The cross sections of door and window frames and the thickness of door and window shutters used in India have remained the same for nearly a hundred years, with hardly any basis in engineering design. The thickness of materials used for door and window shutters, for instance, could be reduced by about 50 percent. The present cross sections of beams, rafters, purling, used in open house construction are highly wasteful. They are a legacy of the carpenters' age when the carpenter performed the functions of an engineer. A third of the timber used at present could be saved by proper design with very little machine fabrication. The use of laminated beams could make a further saving of 15 percent. Wood is the proper material for building houses in Asia. Its high strength in relation to weight, the ease with which it can be cut and altered on the spot with simple hand tools, its relatively high thermal insulation capacity, its high durability when treated, lead to low maintenance costs. Its relatively low initial costs and its high aesthetic appeal are all factors in favor of its selection.
HIGHWAY BRIDGES
Designs now existing make it possible to erect in Asia highway bridges of any span up to 70 feet (21 meters), using local material and local labor and carpentry tools which local artisans, even in villages, have long been adept at using. Any extensive program of rural development is necessarily linked with the extension of rural high ways which automatically means construction of numerous bridges.

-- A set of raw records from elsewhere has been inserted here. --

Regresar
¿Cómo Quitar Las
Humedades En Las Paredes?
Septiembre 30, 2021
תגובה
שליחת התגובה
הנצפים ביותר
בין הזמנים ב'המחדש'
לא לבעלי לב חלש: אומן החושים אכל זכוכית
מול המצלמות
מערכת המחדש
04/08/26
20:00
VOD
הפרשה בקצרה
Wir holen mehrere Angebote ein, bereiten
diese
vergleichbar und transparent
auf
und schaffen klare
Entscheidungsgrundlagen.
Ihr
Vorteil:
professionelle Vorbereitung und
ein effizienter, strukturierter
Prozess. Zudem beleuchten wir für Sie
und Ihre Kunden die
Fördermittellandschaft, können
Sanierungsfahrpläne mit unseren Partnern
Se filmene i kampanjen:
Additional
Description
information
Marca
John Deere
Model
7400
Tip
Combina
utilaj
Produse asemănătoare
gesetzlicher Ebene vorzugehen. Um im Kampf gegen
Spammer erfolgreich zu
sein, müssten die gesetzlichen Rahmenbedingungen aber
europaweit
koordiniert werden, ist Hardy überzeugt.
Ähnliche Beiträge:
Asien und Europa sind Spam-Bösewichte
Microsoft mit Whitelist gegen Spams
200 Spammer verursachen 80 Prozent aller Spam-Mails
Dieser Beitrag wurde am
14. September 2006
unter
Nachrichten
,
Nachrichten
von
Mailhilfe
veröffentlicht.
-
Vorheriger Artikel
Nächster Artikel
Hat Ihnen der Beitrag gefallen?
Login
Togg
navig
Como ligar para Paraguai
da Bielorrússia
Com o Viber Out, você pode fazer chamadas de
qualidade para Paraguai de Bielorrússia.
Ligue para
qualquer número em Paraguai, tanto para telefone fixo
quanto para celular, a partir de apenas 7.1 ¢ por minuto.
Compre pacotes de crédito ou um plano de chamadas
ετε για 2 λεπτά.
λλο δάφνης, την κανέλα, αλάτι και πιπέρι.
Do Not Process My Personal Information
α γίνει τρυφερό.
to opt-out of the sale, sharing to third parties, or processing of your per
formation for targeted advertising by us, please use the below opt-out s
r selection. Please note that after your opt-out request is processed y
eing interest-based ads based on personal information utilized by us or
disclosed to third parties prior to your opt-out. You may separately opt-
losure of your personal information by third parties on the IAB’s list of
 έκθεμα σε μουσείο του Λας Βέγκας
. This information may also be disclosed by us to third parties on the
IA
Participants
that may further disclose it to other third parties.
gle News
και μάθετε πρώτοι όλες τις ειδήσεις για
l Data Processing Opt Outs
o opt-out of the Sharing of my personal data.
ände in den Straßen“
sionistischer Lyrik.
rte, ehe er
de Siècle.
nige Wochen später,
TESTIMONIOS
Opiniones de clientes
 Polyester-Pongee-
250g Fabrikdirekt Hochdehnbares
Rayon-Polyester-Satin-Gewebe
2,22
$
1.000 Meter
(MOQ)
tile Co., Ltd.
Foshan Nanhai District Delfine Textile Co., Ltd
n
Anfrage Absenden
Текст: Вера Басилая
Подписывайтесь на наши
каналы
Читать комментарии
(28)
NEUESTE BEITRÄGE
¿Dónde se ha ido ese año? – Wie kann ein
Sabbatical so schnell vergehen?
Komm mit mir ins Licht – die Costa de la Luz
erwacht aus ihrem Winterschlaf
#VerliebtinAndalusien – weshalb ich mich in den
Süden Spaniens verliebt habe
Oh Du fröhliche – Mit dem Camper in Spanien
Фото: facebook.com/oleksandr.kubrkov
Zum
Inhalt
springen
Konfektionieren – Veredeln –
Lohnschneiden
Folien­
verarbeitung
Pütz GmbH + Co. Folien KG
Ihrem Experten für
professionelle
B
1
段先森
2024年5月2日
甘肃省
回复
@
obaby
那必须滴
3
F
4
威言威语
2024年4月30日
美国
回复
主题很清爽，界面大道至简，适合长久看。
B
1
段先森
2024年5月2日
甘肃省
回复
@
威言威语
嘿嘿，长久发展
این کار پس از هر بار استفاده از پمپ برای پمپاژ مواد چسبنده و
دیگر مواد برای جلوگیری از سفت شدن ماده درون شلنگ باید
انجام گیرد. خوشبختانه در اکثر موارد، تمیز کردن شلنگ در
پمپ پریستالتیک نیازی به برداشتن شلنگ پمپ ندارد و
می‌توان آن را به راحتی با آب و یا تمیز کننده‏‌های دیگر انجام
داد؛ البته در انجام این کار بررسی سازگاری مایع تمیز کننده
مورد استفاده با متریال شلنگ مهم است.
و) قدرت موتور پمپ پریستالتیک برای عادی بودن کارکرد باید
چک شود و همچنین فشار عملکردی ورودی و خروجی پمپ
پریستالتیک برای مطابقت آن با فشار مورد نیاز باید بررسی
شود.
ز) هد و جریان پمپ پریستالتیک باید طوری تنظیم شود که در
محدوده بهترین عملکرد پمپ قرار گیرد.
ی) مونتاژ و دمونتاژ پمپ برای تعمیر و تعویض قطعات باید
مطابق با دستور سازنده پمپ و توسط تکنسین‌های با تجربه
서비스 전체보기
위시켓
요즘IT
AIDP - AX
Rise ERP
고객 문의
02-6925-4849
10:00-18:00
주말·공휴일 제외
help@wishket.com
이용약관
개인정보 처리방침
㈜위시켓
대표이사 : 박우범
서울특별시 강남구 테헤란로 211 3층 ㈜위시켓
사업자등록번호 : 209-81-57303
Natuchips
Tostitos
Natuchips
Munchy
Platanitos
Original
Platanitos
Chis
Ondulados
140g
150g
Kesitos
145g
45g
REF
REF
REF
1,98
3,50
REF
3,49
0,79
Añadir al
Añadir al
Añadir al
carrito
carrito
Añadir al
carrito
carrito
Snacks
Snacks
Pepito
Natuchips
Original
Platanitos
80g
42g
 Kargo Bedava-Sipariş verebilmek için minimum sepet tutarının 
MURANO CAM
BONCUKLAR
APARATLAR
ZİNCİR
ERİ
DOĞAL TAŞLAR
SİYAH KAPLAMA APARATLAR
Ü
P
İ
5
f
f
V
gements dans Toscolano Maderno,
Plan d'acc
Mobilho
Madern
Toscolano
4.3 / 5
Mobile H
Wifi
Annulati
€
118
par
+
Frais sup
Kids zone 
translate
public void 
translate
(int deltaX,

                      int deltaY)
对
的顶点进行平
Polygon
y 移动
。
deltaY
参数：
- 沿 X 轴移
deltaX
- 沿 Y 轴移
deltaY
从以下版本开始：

RELATIVE ECONOMY OF TREATED WOOD, STEEL, AND CONCRETE
The present tendency of engineers to pin their faith on the so-called permanent materials like reinforced concrete and steel is a fallacy. At the rate that technical innovations and revolutionary scientific developments have been taking place during the last two decades, there is little doubt that most structures including houses, will become obsolete in another 30 years. Some may have to be scrapped within an even shorter period. Assuming then that the obsolescent period of most structures is 30 years, the use of treated wood and bamboo is more economical than use of steel or reinforced concrete in the case of practically every structure.
In this article the chemical utilization of timber has not been touched on. Nor has the necessity of reorientating forest policies in line with improved utilization, but the writer believes that there need be no serious apprehension of a timber shortage in practically any Asiatic country. By timber engineering one cubic meter ® can do the work of two cubic meters ®. By pressure wood preservation, one cubic meter can do the work of ten or twenty cubic meters. By substituting split or solid bamboo for wood, thousands of cubic meters of timber can be saved. More thousands of cubic meters can be saved by standardization, prefabrication, and by mass production methods. Those who aim at the maximum of public economy should make sure that no false economy or enslavement to tradition is permitted to thwart their judgment in the selection of structural materials.